A new two-part documentary series, Secrets from the Asylum, investigates how mental health was treated in Victorian Britain.
This show highlights the practices of “Lunatic Asylums” as they were called and connects British celebrities to their ancestors who were treated in these asylums.
In episode one, English comedian Al Murray encounters the history of his great-great-great grandfather, novelist William Thackeray, who tried to help his wife, Isabella, with her post-partum depression by having her admitted to an asylum at the age of 23.
In episode two we learn about the history of Thackeray’s granddaughter, Virginia Woolf’s half-sister, Laura Stephen, who suffered from a learning disability and didn’t “fit in.”

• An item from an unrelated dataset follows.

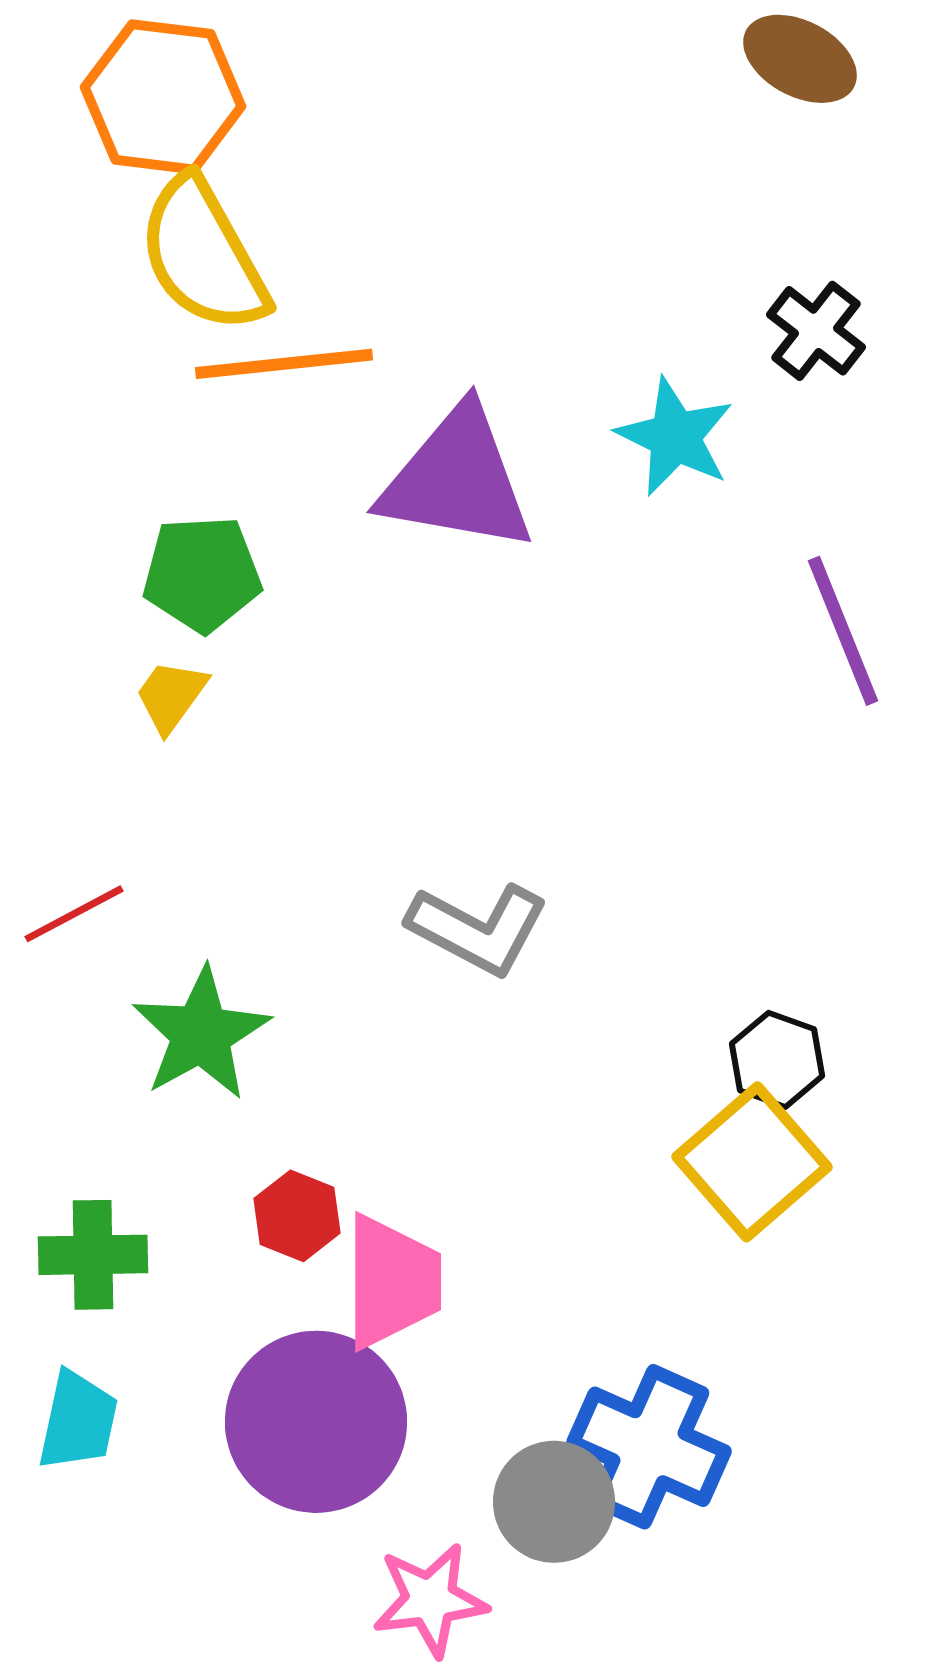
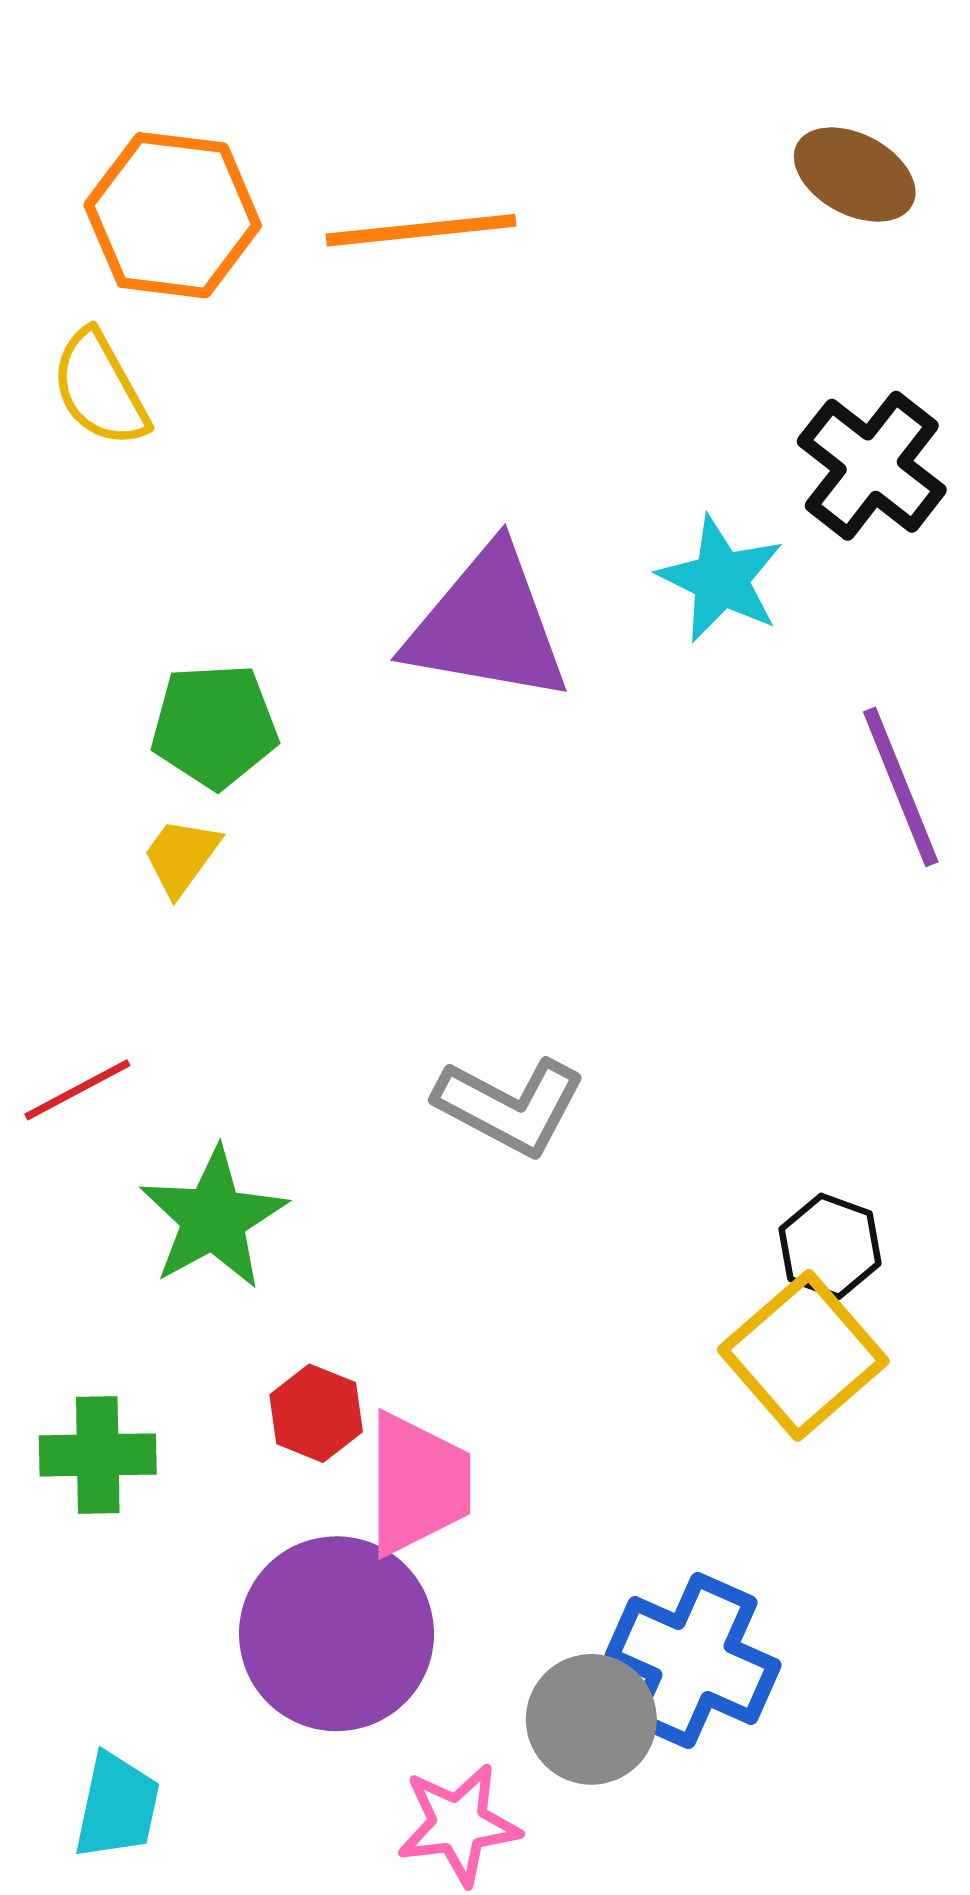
yellow semicircle: (203, 255) -> (100, 389), moved, size x0.7
black cross: (816, 331) -> (872, 466), size x1.4
orange line: (284, 364) -> (421, 230), moved
cyan trapezoid: (78, 1421) -> (117, 1806), moved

An article by the producers of the show, Scottish Television, states:
Laura “was branded an imbecile and a potential embarrassment to her intellectual father, writer Leslie Stephen, and at the age of 22 was admitted to the Royal Earlswood Asylum.”
In the article Murray said: “What’s shocking about this is that Laura Stephen’s father Leslie was a member of the chattering classes. He couldn’t have been a more intelligent, plugged in, literary, engaged man with modern ideas.
The modern idea in the late 1800s was society was not to be undermined by people who were ‘feeble-minded’, so these people, for their own good and the good of society, were removed. It was the Victorian worry about the purity of the gene pool.”